EXERCISE REQUIREMENTS →
Return only the lines of the data below from the line with "Cabines Caterpillar" up to and including the line with "necesidad urgente ante", exactly as written, with the pictures omitted.

SUPPLIED RECORDS →
*** Begin section ***
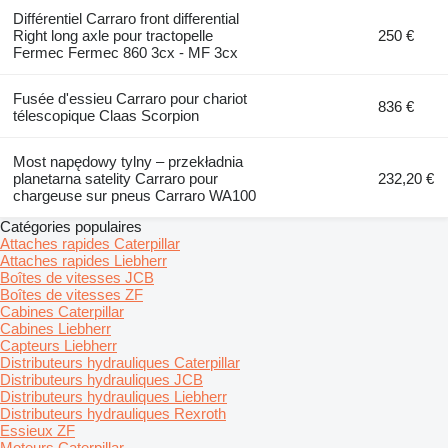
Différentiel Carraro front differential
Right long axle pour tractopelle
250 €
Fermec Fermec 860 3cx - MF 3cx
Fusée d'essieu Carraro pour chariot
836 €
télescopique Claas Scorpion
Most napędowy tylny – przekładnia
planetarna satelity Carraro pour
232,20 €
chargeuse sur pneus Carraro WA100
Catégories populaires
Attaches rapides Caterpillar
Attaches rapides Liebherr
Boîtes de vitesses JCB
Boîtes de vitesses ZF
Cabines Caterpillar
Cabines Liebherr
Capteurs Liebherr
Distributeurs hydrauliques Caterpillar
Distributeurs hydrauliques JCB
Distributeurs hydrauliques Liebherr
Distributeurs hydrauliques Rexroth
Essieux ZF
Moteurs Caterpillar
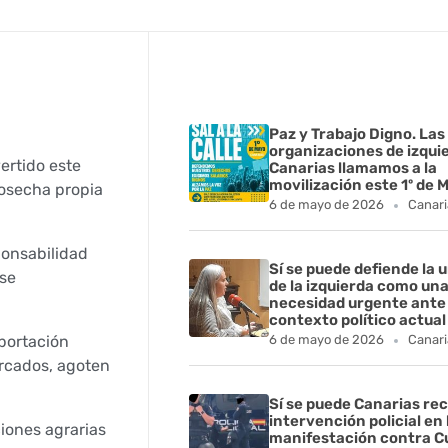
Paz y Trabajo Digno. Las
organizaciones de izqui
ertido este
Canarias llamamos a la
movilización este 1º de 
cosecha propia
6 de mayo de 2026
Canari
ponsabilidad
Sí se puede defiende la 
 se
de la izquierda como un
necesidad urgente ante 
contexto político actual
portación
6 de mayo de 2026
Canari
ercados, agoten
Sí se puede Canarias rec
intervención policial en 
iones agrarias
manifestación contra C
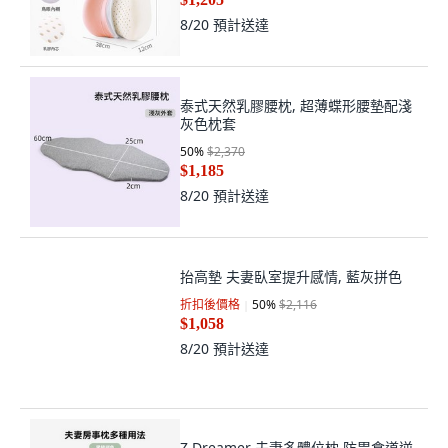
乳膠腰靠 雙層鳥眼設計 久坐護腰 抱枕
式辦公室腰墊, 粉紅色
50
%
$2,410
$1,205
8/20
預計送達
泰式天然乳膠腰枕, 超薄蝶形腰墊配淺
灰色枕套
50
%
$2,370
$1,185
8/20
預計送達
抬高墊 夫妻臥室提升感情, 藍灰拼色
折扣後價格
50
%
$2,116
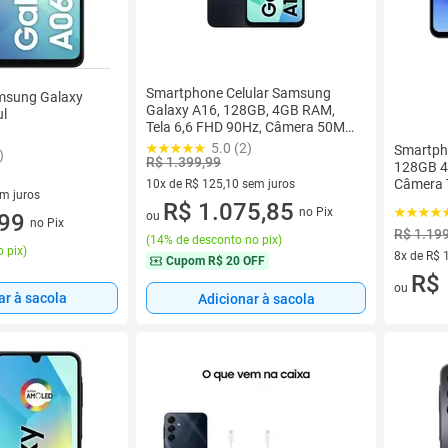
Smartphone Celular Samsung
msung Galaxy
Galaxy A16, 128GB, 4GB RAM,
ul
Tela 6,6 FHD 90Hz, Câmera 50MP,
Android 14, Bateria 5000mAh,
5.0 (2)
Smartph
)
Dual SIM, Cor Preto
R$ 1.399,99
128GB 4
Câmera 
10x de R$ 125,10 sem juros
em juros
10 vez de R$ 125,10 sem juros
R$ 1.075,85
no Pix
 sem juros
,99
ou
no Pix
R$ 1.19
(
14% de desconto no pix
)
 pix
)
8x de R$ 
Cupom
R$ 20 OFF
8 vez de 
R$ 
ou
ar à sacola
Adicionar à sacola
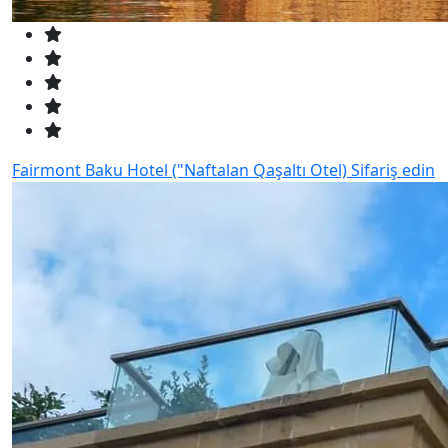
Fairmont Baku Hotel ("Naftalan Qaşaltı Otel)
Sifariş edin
*** End section ***
*** Begin section ***
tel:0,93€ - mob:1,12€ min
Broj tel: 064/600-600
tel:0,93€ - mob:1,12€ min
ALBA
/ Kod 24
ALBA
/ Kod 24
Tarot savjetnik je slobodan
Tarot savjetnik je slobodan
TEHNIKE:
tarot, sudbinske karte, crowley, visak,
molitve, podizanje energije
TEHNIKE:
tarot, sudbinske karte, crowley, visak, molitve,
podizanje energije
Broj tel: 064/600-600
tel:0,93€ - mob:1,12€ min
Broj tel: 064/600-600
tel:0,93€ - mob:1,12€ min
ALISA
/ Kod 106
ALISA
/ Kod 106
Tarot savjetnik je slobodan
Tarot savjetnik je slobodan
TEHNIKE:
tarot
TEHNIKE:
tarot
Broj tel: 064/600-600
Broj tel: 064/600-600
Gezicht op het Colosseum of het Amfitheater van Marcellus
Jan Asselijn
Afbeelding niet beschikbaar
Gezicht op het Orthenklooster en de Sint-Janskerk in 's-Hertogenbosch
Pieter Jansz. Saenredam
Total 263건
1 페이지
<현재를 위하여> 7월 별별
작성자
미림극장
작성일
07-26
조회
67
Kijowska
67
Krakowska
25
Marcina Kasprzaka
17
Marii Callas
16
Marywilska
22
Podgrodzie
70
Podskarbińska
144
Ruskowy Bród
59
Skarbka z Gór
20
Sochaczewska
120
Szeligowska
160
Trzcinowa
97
*** End section ***
TASK SOLUTION →
Cabines Caterpillar
Cabines Liebherr
Capteurs Liebherr
Distributeurs hydrauliques Caterpillar
Distributeurs hydrauliques JCB
Distributeurs hydrauliques Liebherr
Distributeurs hydrauliques Rexroth
Essieux ZF
Moteurs Caterpillar
Paz y Trabajo Digno. Las
organizaciones de izqui
ertido este
Canarias llamamos a la
movilización este 1º de 
cosecha propia
6 de mayo de 2026
Canari
ponsabilidad
Sí se puede defiende la 
 se
de la izquierda como un
necesidad urgente ante 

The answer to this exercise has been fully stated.